Scoring Methodology
Every score on AgentRank is computed from eight verifiable GitHub signals. No black boxes. No pay-to-play. Updated nightly.
Why a score?
GitHub search sorted by stars shows you the most popular tools — not the most trustworthy ones. A tool with 10,000 stars and its last commit in 2023 is not a better choice than one with 500 stars that shipped yesterday. AgentRank separates popularity from health.
The score is a single number — 0 to 100 — that answers the question an agent or developer actually cares about: is this tool actively maintained and likely to work?
The Eight Signals
Each signal is normalized to a 0–1 value, then weighted and summed to produce the final 0–100 score. When a signal has no data (e.g., no registry package to measure downloads), its weight is redistributed proportionally across the remaining signals.
How recently was the repository updated?
Freshness is the #1 predictor of reliability. Stale repos accumulate unpatched bugs and bitrotting dependencies. The MCP protocol itself is evolving fast — a tool that hasn't been touched in six months may not work with current clients.
Does the maintainer respond to bug reports?
A high closed-to-total ratio means the maintainer actively triages reports. A repo with 200 open issues and 10 closed is a red flag — problems are piling up, not getting resolved.
How many other repos depend on this one?
When other real projects import your package, that's real-world validation. It's hard to fake and hard to buy. High dependent counts are the strongest signal that a tool actually works in production.
Weekly installs from npm or PyPI.
Download counts reflect actual usage, not just curiosity. A tool being installed 50,000 times a week is being used in real workflows.
Raw GitHub star count.
Stars are the weakest signal — easy to inflate, often reflecting hype rather than utility. We include them because broad recognition does correlate weakly with quality, but we deliberately weight them lowest among the popularity signals. A tool shouldn't rank #1 just because it went viral on Twitter.
How many distinct contributors has the repo had?
A single-contributor repo has single-maintainer risk. If that person disappears, the project dies. Two or more contributors means bus-factor risk is reduced. We cap the benefit at 20 — beyond that, additional contributors don't meaningfully increase reliability for a tool of this type.
Does the repo have a meaningful description?
A maintainer who can't write three sentences about what their tool does is either in stealth mode or not thinking about users. It's a weak proxy for maintainer investment, but it's measurable and consistent.
Is the tool usable by others?
Permissive licenses maximize the likelihood that the tool can be integrated into any project without legal friction.
The Formula
Base weights (when all signals have data):
When Dependents or Downloads data isn't available for a tool, those weights are redistributed proportionally across the remaining signals. A missing signal is not a penalty — it's just fewer data points.
Live Examples
Here's how the scoring works in practice, using real tools from the index as of March 2026.
Scores high on every health signal. The 97% issue resolution rate is exceptional — most tools sit at 40–60%.
The dependents signal is the key driver here. Nearly 3,000 other repos build on top of mcp-go — real adoption by real developers.
The most widely adopted Python MCP framework. 7,718 dependents across the ecosystem is a strong signal that this has become infrastructure.

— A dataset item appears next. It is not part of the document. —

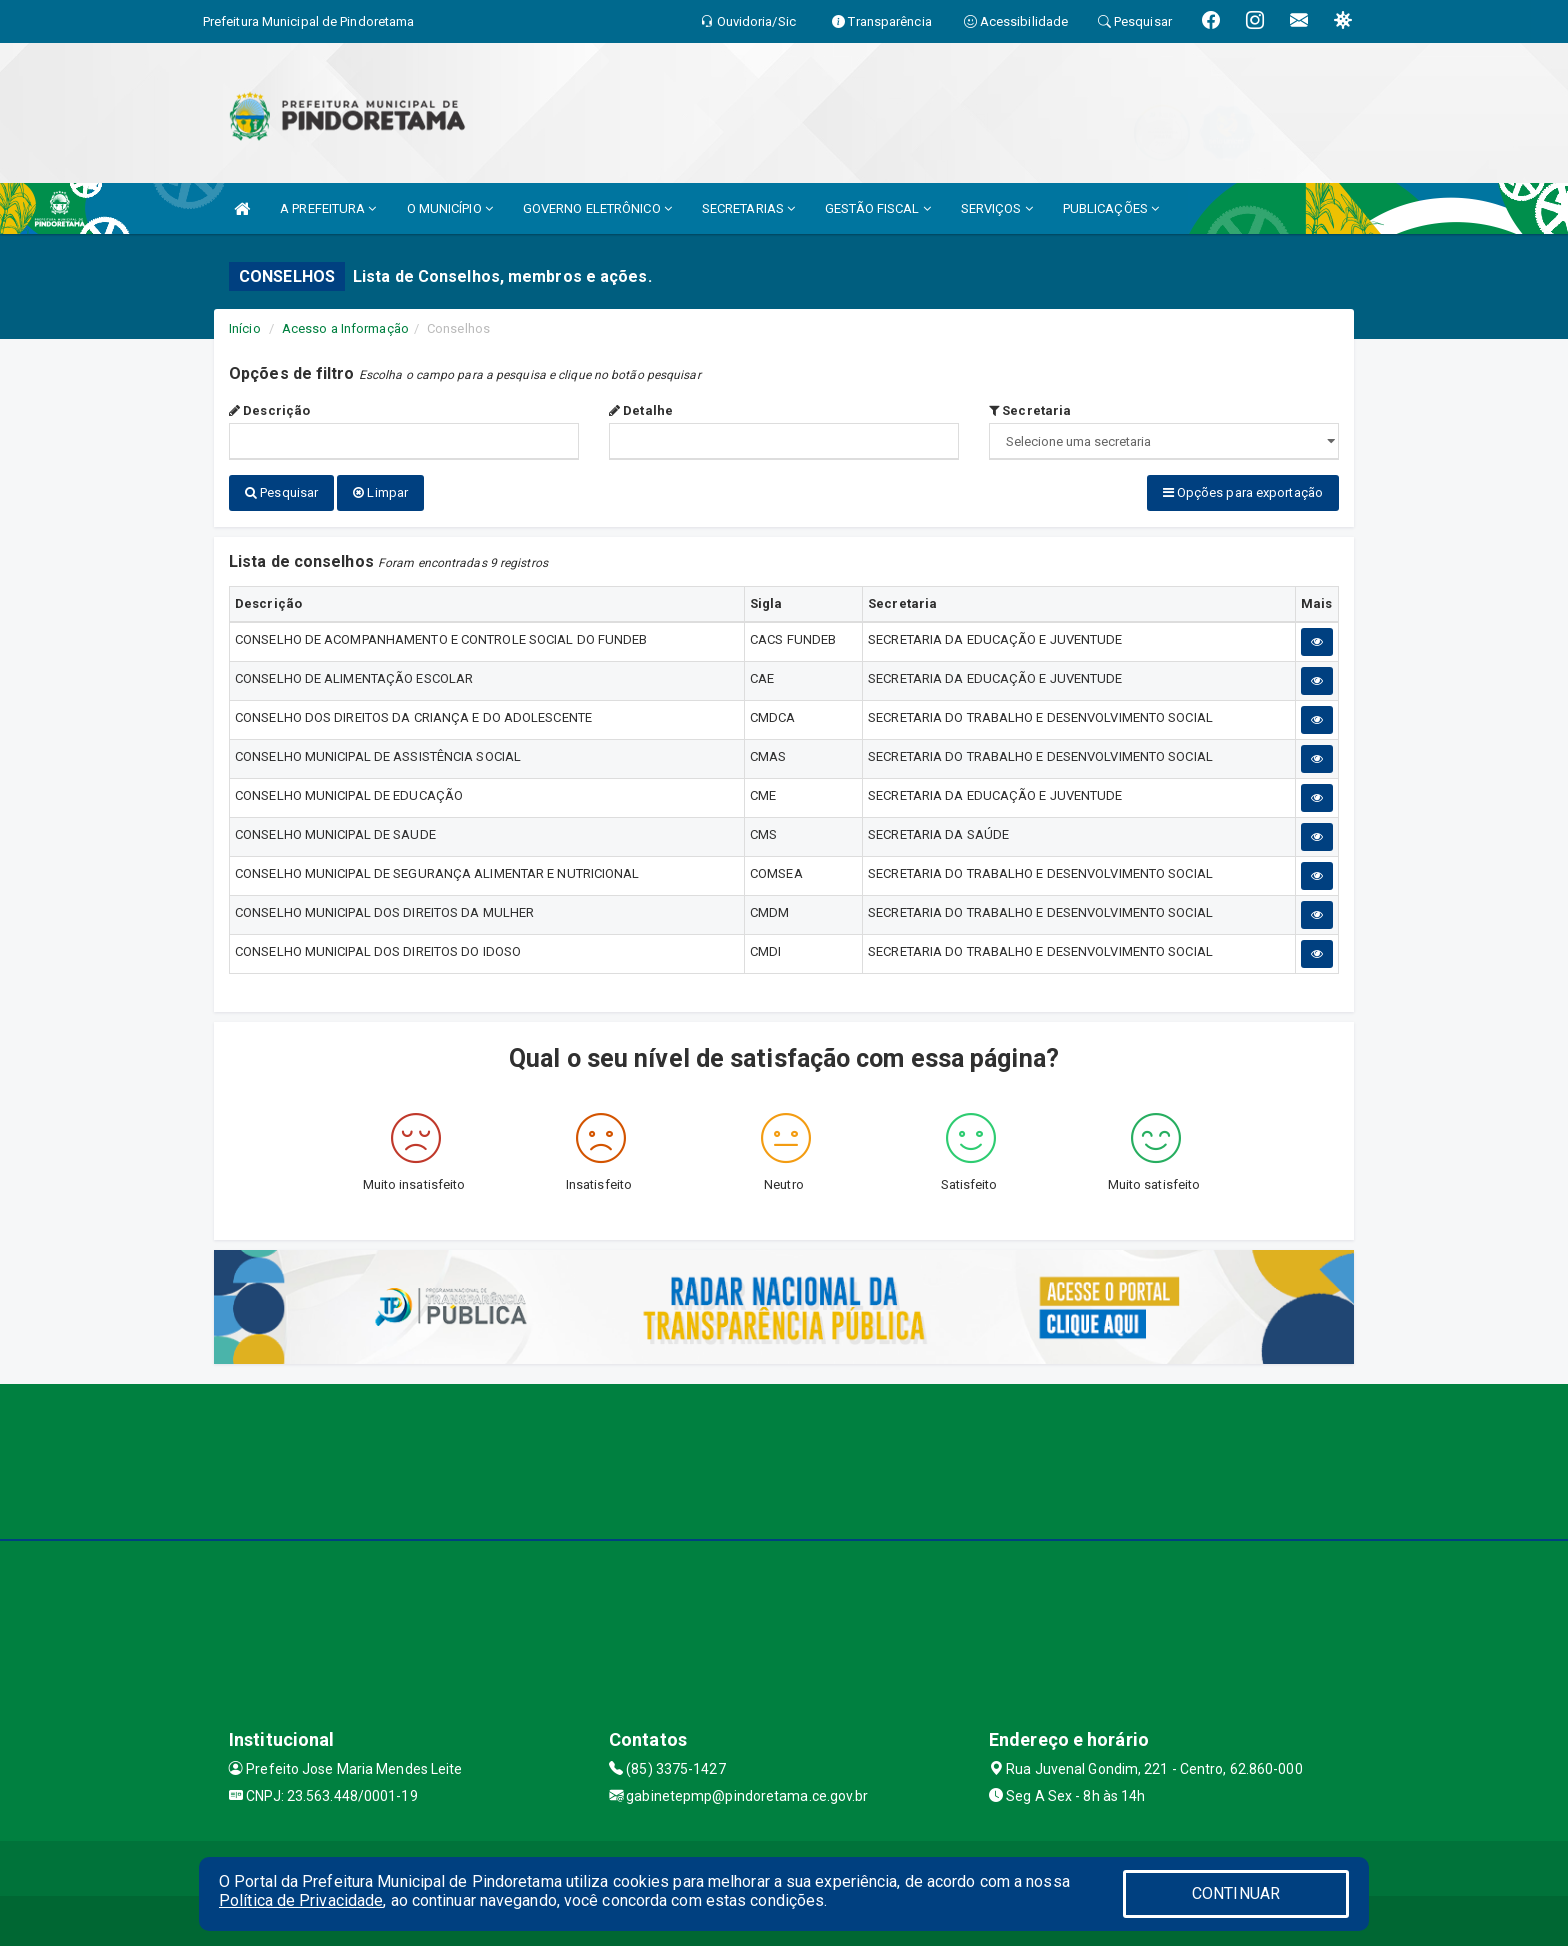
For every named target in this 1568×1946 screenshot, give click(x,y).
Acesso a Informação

301 stars but a score of 39. This is exactly what AgentRank is designed to surface: a project that got initial traction but shows no signs of ongoing maintenance. Stars don't tell you this. The scores do.
Update Frequency
The crawler runs nightly. Every morning, all 25,000+ tools are re-scored from fresh GitHub data. Score and rank changes from the previous day are tracked and surfaced in the Movers feed.

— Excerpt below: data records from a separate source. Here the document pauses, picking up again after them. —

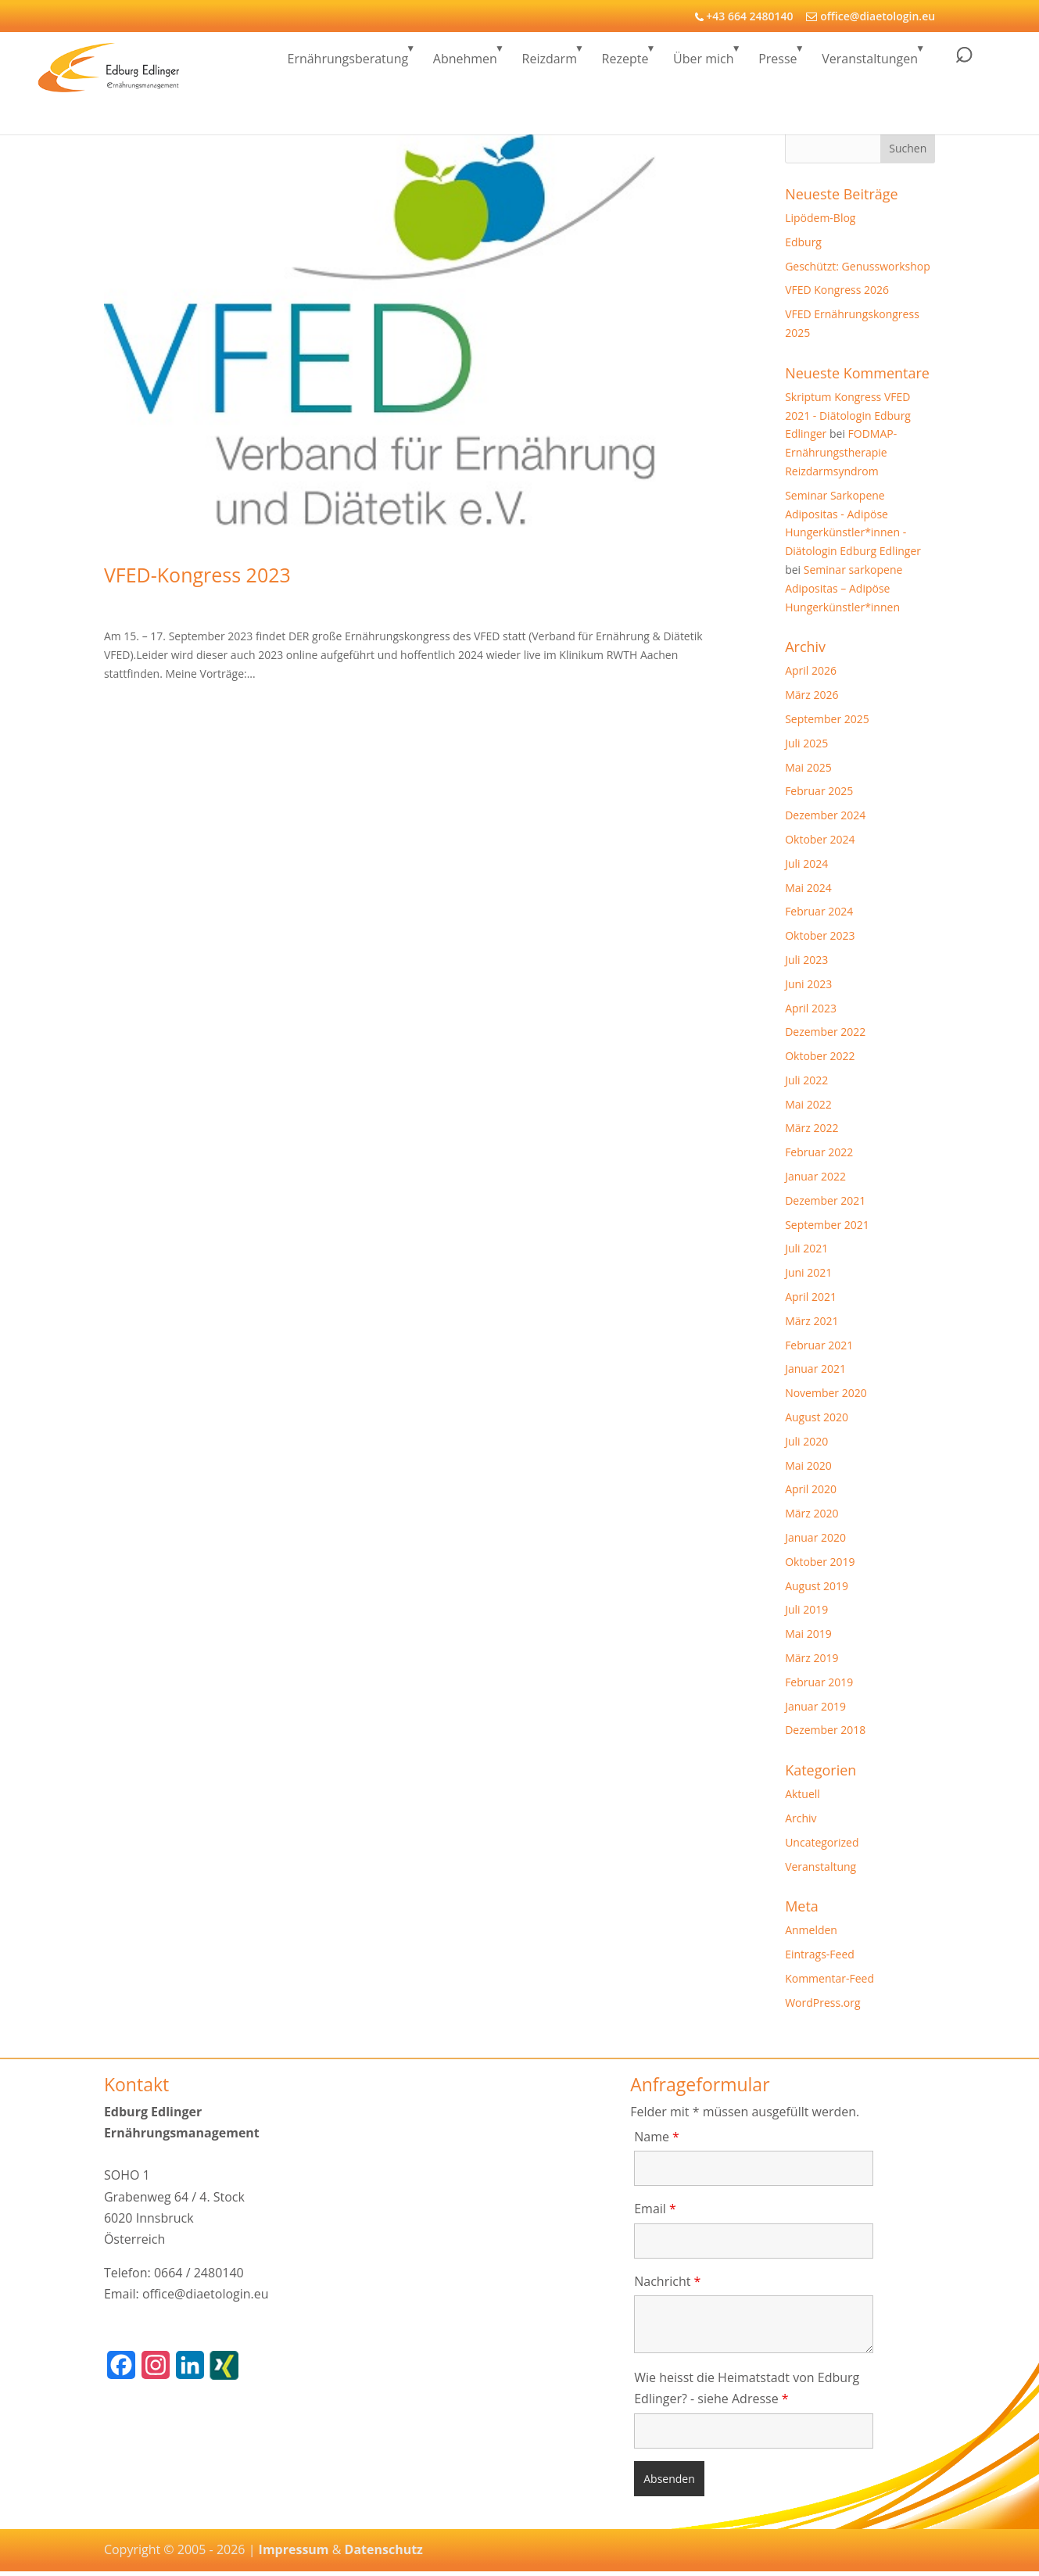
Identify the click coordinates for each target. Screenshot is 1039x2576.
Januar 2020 (815, 1537)
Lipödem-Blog (820, 217)
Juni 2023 (808, 983)
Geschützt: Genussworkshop (857, 266)
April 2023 (811, 1008)
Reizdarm (549, 64)
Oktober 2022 (819, 1055)
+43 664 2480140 (749, 16)
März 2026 (811, 694)
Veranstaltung (820, 1866)
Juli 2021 (806, 1248)
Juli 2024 (806, 863)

Scores reflect reality as of the previous night's crawl. A tool that ships a critical fix today will see its scores improve within 24 hours.
How AgentRank differs from alternatives
| Source | Approach | What's missing |
|---|---|---|
| GitHub search (stars) | Sort by raw star count | No health signals. Stale viral repos rank above active maintained ones. |
| MCPMarket | Engagement-based ranking (clicks, installs) | No composite score. New tools with no traffic are invisible regardless of quality. |
| PulseMCP | Popularity-only (GitHub stars + social) | No maintenance signals. No issue health. Popularity ≠ reliability. |
| Glama | Security scans per tool | No public composite score. Security-only lens misses freshness, adoption, maintainer responsiveness. |
| Awesome-MCP-Servers | Curated flat list | No scoring. Human-curated means latency. New tools take weeks to appear. |
| AgentRank | 8-signal composite score, updated nightly | No competitors publish a transparent 0-100 composite score. This is the differentiator. |
Open source
The scoring engine is open source. You can read the exact implementation, propose weight changes, or run your own scoring pass against the dataset.